───── DATA RECORDS

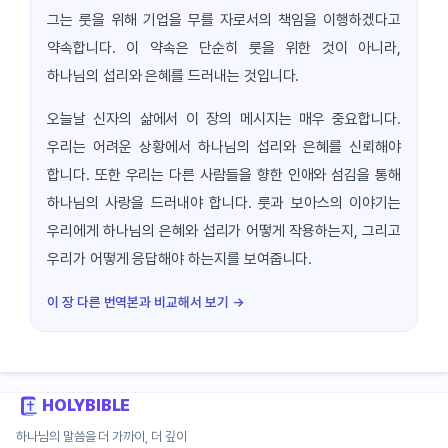
그는 룻을 위해 기업을 무를 자로서의 책임을 이행하겠다고
약속합니다. 이 약속은 단순히 룻을 위한 것이 아니라,
하나님의 섭리와 은혜를 드러내는 것입니다.
오늘날 신자의 삶에서 이 장의 메시지는 매우 중요합니다.
우리는 어려운 상황에서 하나님의 섭리와 은혜를 신뢰해야
합니다. 또한 우리는 다른 사람들을 향한 인애와 섬김을 통해
하나님의 사랑을 드러내야 합니다. 룻과 보아스의 이야기는
우리에게 하나님의 은혜와 섭리가 어떻게 작용하는지, 그리고
우리가 어떻게 응답해야 하는지를 보여줍니다.
이 장 다른 번역본과 비교해서 보기 →
HOLYBIBLE
하나님의 말씀을 더 가까이, 더 깊이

──────────

→ **WORK INSTRUCTIONS**: Take each line above that contains "하나님의" and copy it out.

→ **WRITTEN ANSWER**:
하나님의 섭리와 은혜를 드러내는 것입니다.
우리는 어려운 상황에서 하나님의 섭리와 은혜를 신뢰해야
하나님의 사랑을 드러내야 합니다. 룻과 보아스의 이야기는
우리에게 하나님의 은혜와 섭리가 어떻게 작용하는지, 그리고
하나님의 말씀을 더 가까이, 더 깊이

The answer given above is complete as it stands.